* YOUR INSTRUCTIONS *
Beginning with the line containing "Droits et démarches – service public.fr" and going on through the line containing "核となるリモート接続エンジンにはSplashtopが採用されて", the lines below are to be returned exactly, pictures excluded and nothing added.

----

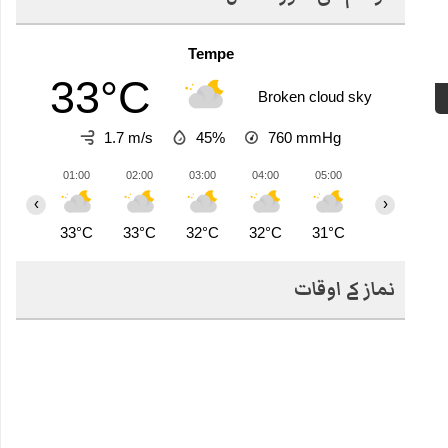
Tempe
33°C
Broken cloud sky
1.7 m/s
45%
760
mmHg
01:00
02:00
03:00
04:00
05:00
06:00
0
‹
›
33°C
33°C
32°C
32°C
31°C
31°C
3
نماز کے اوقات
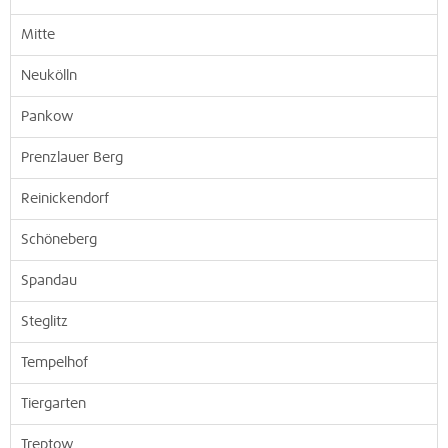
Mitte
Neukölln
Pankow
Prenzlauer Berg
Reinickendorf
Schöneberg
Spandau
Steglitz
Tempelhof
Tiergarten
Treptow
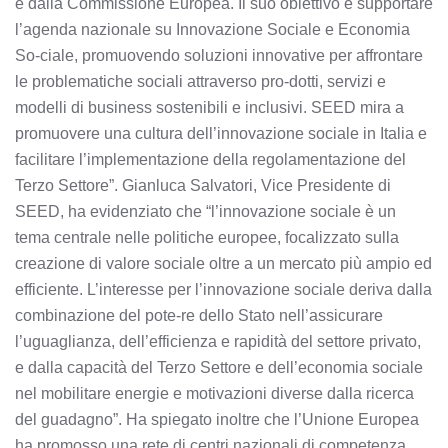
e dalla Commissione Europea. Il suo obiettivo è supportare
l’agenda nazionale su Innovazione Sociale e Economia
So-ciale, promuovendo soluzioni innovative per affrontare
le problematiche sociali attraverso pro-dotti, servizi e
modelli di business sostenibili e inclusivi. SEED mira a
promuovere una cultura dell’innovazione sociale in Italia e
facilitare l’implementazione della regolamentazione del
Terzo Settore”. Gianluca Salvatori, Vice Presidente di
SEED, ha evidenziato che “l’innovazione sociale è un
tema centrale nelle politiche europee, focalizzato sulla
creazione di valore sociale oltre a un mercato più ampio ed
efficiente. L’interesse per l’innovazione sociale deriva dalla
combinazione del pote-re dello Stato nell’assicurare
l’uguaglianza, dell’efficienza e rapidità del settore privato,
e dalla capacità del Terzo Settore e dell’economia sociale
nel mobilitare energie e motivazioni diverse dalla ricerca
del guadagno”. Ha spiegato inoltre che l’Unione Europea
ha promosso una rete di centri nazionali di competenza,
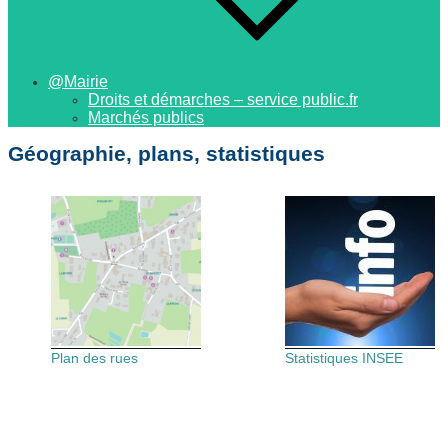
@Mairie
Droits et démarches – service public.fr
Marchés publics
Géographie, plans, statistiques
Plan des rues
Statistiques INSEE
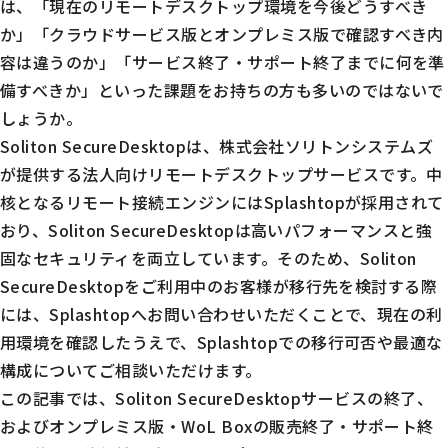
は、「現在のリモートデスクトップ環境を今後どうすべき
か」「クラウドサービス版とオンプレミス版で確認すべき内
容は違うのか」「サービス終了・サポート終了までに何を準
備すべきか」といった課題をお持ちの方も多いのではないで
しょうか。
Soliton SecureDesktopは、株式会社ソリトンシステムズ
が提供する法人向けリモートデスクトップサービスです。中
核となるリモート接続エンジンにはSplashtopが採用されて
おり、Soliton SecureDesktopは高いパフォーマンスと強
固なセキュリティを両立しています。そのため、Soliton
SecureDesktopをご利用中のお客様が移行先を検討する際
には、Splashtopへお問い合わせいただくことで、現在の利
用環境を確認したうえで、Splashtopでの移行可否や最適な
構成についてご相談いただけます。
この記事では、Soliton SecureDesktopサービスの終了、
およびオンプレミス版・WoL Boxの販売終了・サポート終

----

* SOLVED EXERCISE *
Droits et démarches – service public.fr
Marchés publics
Géographie, plans, statistiques
Plan des rues
Statistiques INSEE
は、「現在のリモートデスクトップ環境を今後どうすべき
か」「クラウドサービス版とオンプレミス版で確認すべき内
容は違うのか」「サービス終了・サポート終了までに何を準
備すべきか」といった課題をお持ちの方も多いのではないで
しょうか。
Soliton SecureDesktopは、株式会社ソリトンシステムズ
が提供する法人向けリモートデスクトップサービスです。中
核となるリモート接続エンジンにはSplashtopが採用されて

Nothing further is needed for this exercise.